En Espagne, les lobbies de l’immobilier et de l’agriculture intensive tentent d’imposer un Plan hydrologique national aux dimensions inédites. Il s’agirait de vider le grand fleuve du nord, l’Èbre, pour abreuver le sud, les golfs et les hôtels, le maïs et les cultures sous serre. Coût total des 863 infrastructures, dont 118 grands barrages ? Plus de 23 milliards d’euros ! Heureusement, l’Espagne se mobilise, comme rarement depuis trente ans.

C’est la guerre. La guerre de l’eau, annoncée de longue date, a déjà commencé. Et non pas au Moyen-Orient ou le long du Nil, que se partagent comme on sait tant de pays, mais au coeur de l’Europe. L’Espagne connaît en effet depuis près de trois ans la première crise écologique globale de l’Union européenne. Le pays tout entier se mobilise, dans des manifestations impressionnantes. Le plus souvent contre le Plan hydrologique national (PHN) annoncé par le gouvernement en septembre 2000, mais quelquefois en sa faveur.

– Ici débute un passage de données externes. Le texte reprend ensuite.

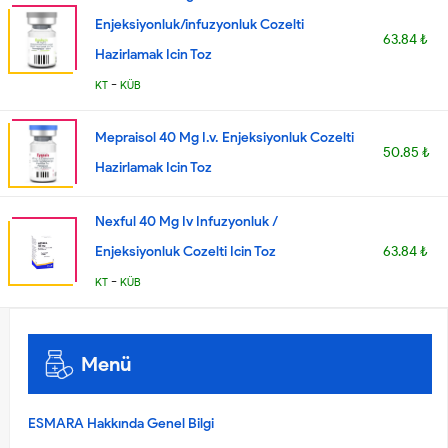
Enjeksiyonluk/infuzyonluk Cozelti
63.84 ₺
Hazirlamak Icin Toz
-
KT
KÜB
Mepraisol 40 Mg I.v. Enjeksiyonluk Cozelti
50.85 ₺
Hazirlamak Icin Toz
Nexful 40 Mg Iv Infuzyonluk /
Enjeksiyonluk Cozelti Icin Toz
63.84 ₺
-
KT
KÜB
Menü
ESMARA Hakkında Genel Bilgi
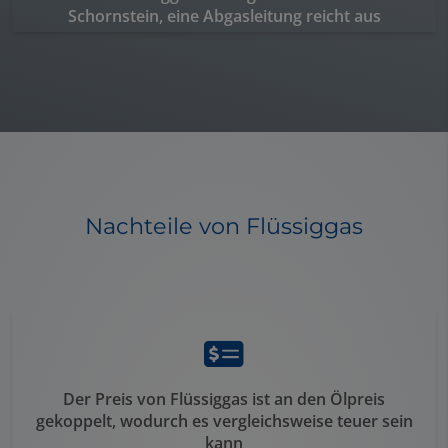
Schornstein, eine Abgasleitung reicht aus
Nachteile von Flüssiggas
Der Preis von Flüssiggas ist an den Ölpreis
gekoppelt, wodurch es vergleichsweise teuer sein
kann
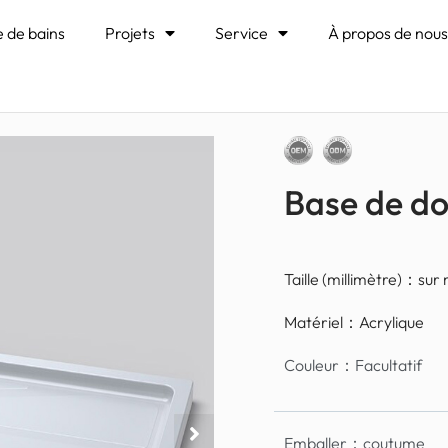
de douche en acrylique Bow
e de bains
Projets
Service
À propos de nou
Base de do
Taille (millimètre)：
sur
Matériel：
Acrylique
Couleur：
Facultatif
Emballer：
coutume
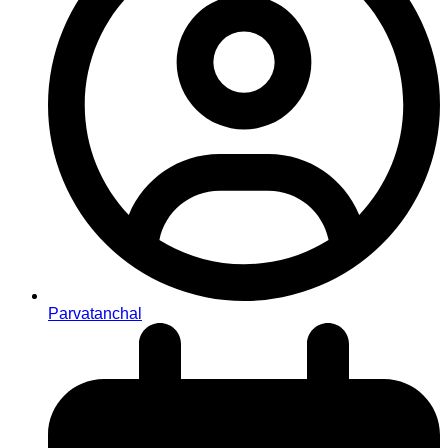
Parvatanchal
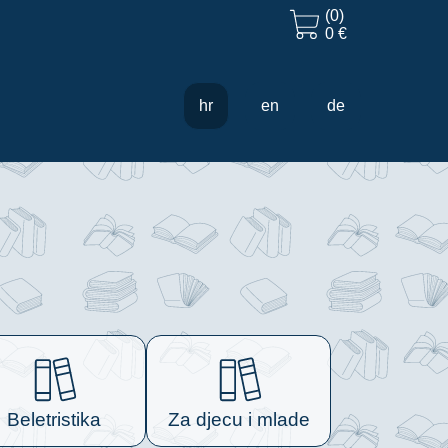
(0)
0 €
hr
en
de
Beletristika
Za djecu i mlade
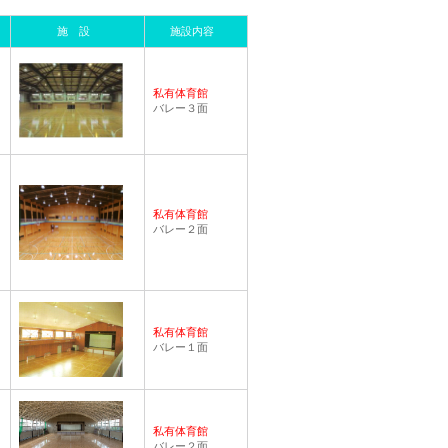
施 設
施設内容
私有体育館
バレー３面
私有体育館
バレー２面
私有体育館
バレー１面
私有体育館
バレー２面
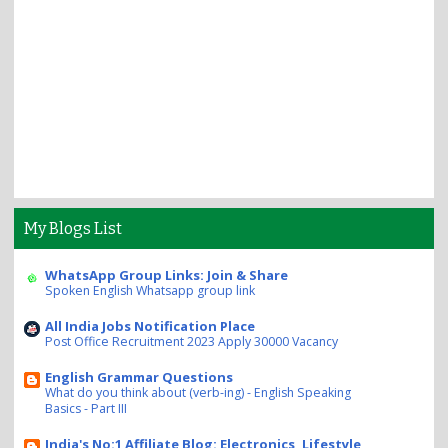
My Blogs List
WhatsApp Group Links: Join & Share
Spoken English Whatsapp group link
All India Jobs Notification Place
Post Office Recruitment 2023 Apply 30000 Vacancy
English Grammar Questions
What do you think about (verb-ing) - English Speaking
Basics - Part III
India's No:1 Affiliate Blog: Electronics, Lifestyle,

Des exemples ? Dès le 8 octobre 2000, 300 000 personnes se rassemblent à Sarragosse, contre. Le chiffre, pour cette ville de l’Aragon, est gigantesque, très inattendu, stupéfiant même. D’autres manifestations, à Barcelone et Madrid, ont rassemblé jusqu’à 500 000 personnes, contre elles aussi. Mais le 2 mars 2003, sans doute 400 000 personnes ont envahi Valence, au sud, pour le PHN. Et à chaque fois, beaucoup de cris, et de plus en plus d’exaspération. No al trasvase ! (Non au transvasement) d’un côté, Agua para todos ! (de l’eau pour tous) de l’autre.

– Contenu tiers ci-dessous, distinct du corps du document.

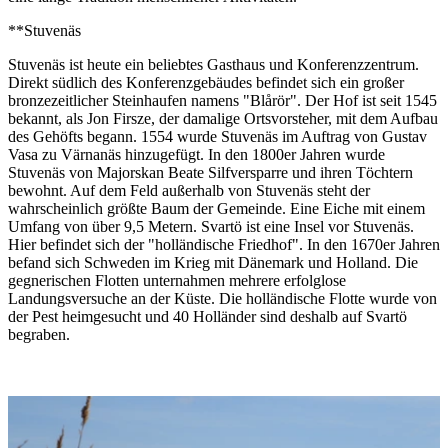
**Stuvenäs
Stuvenäs ist heute ein beliebtes Gasthaus und Konferenzzentrum.
Direkt südlich des Konferenzgebäudes befindet sich ein großer
bronzezeitlicher Steinhaufen namens "Blårör". Der Hof ist seit 1545
bekannt, als Jon Firsze, der damalige Ortsvorsteher, mit dem Aufbau
des Gehöfts begann. 1554 wurde Stuvenäs im Auftrag von Gustav
Vasa zu Värnanäs hinzugefügt. In den 1800er Jahren wurde
Stuvenäs von Majorskan Beate Silfversparre und ihren Töchtern
bewohnt. Auf dem Feld außerhalb von Stuvenäs steht der
wahrscheinlich größte Baum der Gemeinde. Eine Eiche mit einem
Umfang von über 9,5 Metern. Svartö ist eine Insel vor Stuvenäs.
Hier befindet sich der "holländische Friedhof". In den 1670er Jahren
befand sich Schweden im Krieg mit Dänemark und Holland. Die
gegnerischen Flotten unternahmen mehrere erfolglose
Landungsversuche an der Küste. Die holländische Flotte wurde von
der Pest heimgesucht und 40 Holländer sind deshalb auf Svartö
begraben.
Bildergalerie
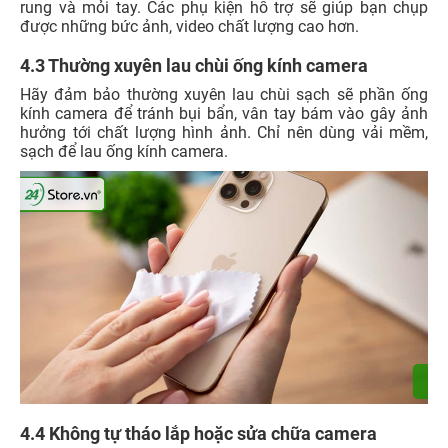
rung và mỏi tay. Các phụ kiện hỗ trợ sẽ giúp bạn chụp
được những bức ảnh, video chất lượng cao hơn.
4.3 Thường xuyên lau chùi ống kính camera
Hãy đảm bảo thường xuyên lau chùi sạch sẽ phần ống
kính camera để tránh bụi bẩn, vân tay bám vào gây ảnh
hưởng tới chất lượng hình ảnh. Chỉ nên dùng vải mềm,
sạch để lau ống kính camera.
4.4 Không tự tháo lắp hoặc sửa chữa camera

De quoi s’agit-il ? Pour les partisans du PHN, d’un simple problème de plomberie et, officiellement du moins, de démocratie et d’équité. Le nord de l’Espagne concentre en effet 70% des ressources en eau du pays grâce aux Pyrénées, aux monts Cantabriques et à leurs fleuves, tandis que le sud méditerranéen, dont l’Andalousie, qui abrite pourtant 55% de la population totale, n’en fournit que 23%. Le sud est en outre le douteux paradis de l’agriculture intensive et du tourisme de masse. Il faut beaucoup, beaucoup d’eau pour abreuver des cultures irriguées, mais aussi pour les villages de vacances avec golfs, piscines et hôtels des bords de mer.

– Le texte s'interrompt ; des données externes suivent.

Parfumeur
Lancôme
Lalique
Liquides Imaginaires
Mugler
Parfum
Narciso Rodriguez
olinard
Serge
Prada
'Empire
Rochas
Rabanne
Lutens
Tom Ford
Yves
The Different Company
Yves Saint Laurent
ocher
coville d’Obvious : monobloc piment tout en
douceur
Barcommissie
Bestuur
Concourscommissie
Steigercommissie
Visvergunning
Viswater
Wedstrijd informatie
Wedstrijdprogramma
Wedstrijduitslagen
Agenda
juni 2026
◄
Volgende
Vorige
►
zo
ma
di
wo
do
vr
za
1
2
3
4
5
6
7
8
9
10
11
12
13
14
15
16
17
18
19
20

Le plan prévoit de transférer chaque année 1 050 hectomètres cubes (Hm3) des eaux de l’Èbre vers Barcelone et la Catalogne, et surtout l’arc méditerranéen. Cela ne vous dit peut-être rien, mais un tel flot représente 15% du volume total charrié par l’un des plus grands fleuves d’Europe. Le PHN inclut au total la construction de 118 grands barrages et de 863 infrastructures, dont des canaux, des ponts, des réservoirs. Le coût de ce projet géant dépasse 23 milliards d’euros, dont 4,2 pour le seul  » transvasement « . De très loin, ce serait le plus gros chantier hydrologique jamais lancé sur notre continent.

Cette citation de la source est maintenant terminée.